- Action item -
Print exactly what the entries say, line by line, from the first line down to the one with "pantalla del teléfono", inclusive.

- Saved entries -
-- Opening Marker --
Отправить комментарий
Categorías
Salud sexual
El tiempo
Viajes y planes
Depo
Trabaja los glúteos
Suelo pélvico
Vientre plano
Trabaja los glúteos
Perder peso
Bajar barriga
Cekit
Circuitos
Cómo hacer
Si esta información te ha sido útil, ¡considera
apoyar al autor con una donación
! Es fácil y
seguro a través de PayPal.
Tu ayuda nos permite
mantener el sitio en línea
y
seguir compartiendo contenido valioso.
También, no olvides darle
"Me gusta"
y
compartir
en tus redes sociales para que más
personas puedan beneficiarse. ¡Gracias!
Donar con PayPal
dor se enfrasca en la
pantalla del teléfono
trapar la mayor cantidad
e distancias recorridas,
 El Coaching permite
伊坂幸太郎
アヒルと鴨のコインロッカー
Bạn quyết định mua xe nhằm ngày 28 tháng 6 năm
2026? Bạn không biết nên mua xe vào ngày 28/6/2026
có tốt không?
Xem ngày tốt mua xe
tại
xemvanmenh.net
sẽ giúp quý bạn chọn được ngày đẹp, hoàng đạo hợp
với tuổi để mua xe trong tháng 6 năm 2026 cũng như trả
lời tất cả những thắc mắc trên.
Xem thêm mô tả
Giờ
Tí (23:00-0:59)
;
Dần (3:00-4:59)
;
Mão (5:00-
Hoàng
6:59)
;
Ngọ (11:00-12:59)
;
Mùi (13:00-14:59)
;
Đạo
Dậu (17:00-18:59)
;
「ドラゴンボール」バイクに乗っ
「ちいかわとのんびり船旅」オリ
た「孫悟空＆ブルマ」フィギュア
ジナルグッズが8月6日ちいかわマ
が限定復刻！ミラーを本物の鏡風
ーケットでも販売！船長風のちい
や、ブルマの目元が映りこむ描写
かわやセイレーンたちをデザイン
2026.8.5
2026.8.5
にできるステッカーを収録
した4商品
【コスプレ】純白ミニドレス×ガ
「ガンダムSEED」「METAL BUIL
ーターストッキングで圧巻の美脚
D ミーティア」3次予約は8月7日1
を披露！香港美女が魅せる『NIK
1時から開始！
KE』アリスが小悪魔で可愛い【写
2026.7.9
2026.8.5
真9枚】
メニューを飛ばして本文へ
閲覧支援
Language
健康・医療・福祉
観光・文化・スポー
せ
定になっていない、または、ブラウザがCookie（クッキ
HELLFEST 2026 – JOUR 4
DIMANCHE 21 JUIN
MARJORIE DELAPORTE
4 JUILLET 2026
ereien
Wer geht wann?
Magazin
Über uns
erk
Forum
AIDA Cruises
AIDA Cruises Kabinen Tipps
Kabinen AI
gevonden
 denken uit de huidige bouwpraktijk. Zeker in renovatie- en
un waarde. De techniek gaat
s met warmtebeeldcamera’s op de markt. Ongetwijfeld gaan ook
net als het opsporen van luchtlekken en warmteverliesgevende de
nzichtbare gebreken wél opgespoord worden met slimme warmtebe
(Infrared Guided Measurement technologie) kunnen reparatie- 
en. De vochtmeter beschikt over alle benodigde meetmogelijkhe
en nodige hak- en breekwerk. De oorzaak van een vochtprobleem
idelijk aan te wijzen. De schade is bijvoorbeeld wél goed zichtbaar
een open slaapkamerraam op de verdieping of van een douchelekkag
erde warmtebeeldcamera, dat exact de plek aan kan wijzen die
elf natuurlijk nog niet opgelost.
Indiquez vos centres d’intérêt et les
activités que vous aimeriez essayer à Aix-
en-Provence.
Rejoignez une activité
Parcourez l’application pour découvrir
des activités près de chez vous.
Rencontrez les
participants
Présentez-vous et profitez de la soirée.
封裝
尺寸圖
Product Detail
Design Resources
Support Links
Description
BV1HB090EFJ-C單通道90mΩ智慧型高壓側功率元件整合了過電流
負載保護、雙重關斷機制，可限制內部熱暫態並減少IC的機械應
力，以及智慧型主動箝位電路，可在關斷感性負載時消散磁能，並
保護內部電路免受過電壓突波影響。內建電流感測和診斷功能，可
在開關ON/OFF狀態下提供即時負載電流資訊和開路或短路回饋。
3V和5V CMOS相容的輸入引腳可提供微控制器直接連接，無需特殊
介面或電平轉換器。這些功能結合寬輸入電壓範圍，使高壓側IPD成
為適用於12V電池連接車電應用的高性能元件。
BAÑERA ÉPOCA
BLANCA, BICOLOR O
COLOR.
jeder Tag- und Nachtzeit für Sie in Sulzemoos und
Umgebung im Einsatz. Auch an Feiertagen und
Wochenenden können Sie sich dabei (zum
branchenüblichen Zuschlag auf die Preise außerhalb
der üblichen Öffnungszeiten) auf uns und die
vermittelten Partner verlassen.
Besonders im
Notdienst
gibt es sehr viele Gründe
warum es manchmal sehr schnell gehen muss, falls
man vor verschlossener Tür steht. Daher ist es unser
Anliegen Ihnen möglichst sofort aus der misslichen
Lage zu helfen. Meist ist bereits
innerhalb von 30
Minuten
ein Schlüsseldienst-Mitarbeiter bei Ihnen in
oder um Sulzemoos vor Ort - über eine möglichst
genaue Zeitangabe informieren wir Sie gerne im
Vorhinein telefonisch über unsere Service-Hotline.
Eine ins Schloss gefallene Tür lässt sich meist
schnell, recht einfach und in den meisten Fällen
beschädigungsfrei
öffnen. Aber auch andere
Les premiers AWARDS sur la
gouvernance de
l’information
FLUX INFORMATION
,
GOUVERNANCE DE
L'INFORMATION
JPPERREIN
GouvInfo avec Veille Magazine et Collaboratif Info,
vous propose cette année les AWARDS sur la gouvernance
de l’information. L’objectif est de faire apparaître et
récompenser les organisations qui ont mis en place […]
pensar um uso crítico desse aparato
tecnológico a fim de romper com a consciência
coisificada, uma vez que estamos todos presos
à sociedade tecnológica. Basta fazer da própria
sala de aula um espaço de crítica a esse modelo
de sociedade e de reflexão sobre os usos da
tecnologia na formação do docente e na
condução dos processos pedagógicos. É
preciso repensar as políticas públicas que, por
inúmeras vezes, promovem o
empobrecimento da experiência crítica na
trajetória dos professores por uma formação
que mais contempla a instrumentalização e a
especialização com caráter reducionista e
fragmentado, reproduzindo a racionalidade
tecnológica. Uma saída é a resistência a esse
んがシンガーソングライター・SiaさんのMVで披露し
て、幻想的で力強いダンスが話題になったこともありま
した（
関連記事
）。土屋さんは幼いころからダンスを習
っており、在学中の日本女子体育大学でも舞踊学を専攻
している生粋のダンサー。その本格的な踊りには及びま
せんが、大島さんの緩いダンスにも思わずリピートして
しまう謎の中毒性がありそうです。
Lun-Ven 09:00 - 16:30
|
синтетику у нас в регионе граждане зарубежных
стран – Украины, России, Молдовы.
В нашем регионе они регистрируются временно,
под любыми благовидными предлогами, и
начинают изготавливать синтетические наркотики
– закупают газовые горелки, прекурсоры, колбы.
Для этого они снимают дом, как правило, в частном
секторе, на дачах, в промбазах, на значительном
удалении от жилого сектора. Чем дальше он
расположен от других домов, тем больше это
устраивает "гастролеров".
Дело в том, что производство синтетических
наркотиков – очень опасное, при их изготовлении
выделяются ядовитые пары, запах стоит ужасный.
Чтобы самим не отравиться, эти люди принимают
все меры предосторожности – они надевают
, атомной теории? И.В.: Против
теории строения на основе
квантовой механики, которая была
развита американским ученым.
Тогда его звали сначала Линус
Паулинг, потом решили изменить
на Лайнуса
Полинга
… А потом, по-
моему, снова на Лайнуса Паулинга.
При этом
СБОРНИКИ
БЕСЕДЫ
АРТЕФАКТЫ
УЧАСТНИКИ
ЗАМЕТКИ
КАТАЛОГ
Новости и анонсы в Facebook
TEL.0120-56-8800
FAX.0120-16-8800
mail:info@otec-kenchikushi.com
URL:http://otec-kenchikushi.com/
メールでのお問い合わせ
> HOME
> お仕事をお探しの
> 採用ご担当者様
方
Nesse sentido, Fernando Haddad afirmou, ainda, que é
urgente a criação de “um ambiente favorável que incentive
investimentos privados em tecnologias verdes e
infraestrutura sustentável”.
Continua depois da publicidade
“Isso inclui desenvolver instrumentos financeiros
-- Closing Marker --
- Answer for this exercise -
Отправить комментарий
Categorías
Salud sexual
El tiempo
Viajes y planes
Depo
Trabaja los glúteos
Suelo pélvico
Vientre plano
Trabaja los glúteos
Perder peso
Bajar barriga
Cekit
Circuitos
Cómo hacer
Si esta información te ha sido útil, ¡considera
apoyar al autor con una donación
! Es fácil y
seguro a través de PayPal.
Tu ayuda nos permite
mantener el sitio en línea
y
seguir compartiendo contenido valioso.
También, no olvides darle
"Me gusta"
y
compartir
en tus redes sociales para que más
personas puedan beneficiarse. ¡Gracias!
Donar con PayPal
dor se enfrasca en la
pantalla del teléfono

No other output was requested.